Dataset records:
□ □ □
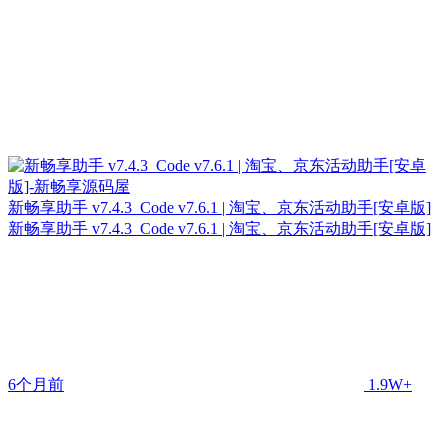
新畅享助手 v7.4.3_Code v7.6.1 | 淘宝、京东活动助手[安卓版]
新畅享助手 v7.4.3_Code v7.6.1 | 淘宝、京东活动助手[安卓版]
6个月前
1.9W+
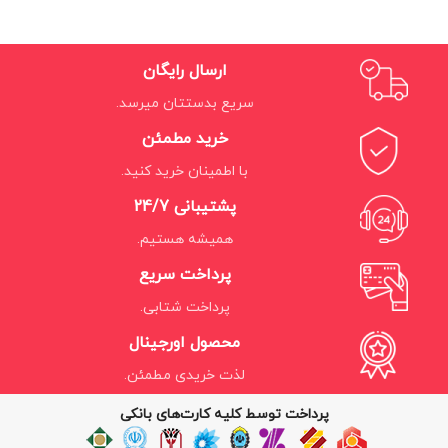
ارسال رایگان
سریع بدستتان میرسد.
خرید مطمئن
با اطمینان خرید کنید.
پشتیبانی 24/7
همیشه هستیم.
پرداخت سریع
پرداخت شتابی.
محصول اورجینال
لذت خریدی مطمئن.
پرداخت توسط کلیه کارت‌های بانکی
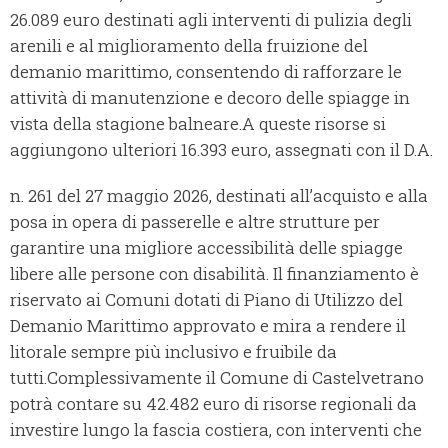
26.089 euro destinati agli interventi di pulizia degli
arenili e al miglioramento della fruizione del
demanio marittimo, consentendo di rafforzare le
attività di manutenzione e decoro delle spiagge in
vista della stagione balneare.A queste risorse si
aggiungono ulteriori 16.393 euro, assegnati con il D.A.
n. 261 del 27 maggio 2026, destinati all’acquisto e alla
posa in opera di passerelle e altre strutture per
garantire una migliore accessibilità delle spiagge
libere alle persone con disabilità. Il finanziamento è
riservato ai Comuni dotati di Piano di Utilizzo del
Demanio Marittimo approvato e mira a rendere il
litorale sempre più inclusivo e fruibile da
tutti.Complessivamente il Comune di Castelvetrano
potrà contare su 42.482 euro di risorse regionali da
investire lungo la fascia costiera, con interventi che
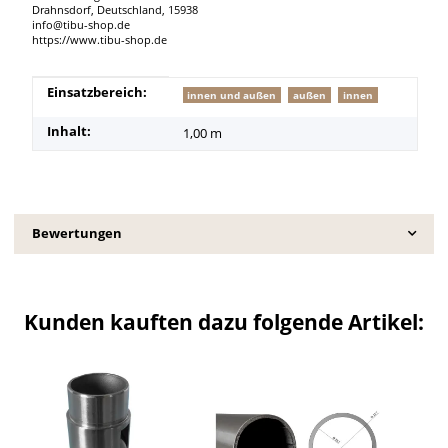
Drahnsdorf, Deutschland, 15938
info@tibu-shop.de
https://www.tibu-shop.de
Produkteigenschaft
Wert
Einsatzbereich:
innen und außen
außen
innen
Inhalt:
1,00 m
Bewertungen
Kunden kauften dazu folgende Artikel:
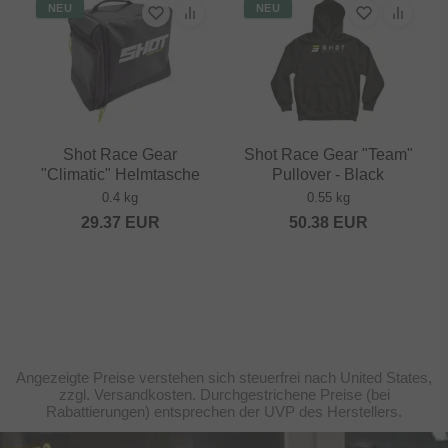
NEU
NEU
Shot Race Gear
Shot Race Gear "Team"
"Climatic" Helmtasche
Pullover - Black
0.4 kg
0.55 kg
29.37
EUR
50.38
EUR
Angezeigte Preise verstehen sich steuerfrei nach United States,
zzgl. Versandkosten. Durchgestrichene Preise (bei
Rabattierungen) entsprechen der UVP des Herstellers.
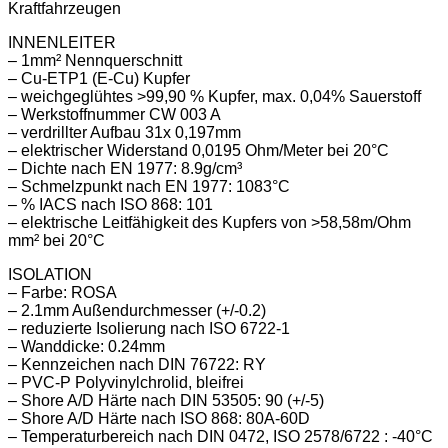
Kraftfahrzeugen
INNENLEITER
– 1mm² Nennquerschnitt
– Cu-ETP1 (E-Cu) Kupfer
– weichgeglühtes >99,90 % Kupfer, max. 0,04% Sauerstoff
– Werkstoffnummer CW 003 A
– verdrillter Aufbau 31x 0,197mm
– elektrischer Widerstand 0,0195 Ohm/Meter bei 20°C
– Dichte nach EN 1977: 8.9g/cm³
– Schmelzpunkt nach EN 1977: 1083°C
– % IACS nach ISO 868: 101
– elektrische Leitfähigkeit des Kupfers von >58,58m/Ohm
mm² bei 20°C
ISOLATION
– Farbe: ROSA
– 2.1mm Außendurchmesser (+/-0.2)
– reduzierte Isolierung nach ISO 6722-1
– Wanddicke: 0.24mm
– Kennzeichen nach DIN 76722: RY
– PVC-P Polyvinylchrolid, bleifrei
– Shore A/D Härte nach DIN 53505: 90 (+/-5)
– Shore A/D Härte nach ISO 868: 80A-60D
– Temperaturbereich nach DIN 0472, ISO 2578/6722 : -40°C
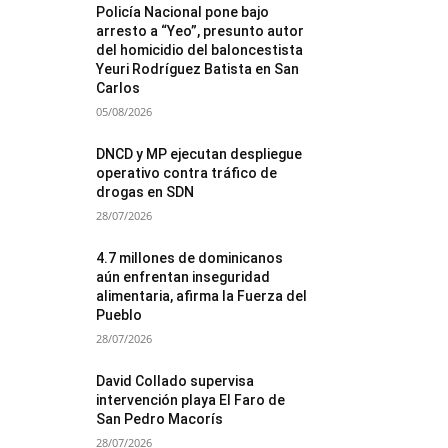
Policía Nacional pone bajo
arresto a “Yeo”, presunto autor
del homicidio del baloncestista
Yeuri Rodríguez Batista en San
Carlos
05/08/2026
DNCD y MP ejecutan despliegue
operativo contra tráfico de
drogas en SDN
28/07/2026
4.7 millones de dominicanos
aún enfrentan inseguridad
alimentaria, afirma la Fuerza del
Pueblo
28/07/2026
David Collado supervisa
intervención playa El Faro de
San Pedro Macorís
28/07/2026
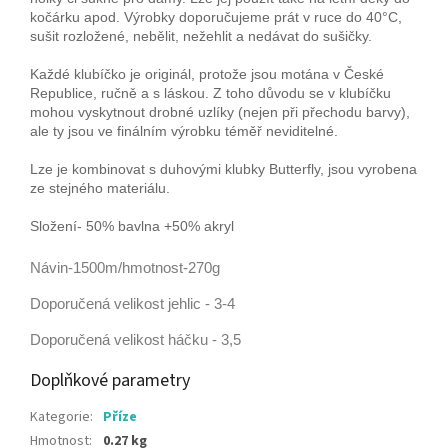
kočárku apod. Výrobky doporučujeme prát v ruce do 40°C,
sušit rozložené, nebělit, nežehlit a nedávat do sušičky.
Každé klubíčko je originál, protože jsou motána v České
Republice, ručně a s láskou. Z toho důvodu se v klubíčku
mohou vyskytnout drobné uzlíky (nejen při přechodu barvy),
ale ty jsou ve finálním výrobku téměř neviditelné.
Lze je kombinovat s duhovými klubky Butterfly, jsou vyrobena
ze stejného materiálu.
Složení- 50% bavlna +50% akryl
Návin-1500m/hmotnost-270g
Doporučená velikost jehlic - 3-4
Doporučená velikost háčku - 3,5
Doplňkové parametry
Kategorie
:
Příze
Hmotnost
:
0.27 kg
□ □ □
> What the task requires: All lines above holding the word "destinati" make up the answer; copy each one.

> Answer to the problem:
26.089 euro destinati agli interventi di pulizia degli
n. 261 del 27 maggio 2026, destinati all’acquisto e alla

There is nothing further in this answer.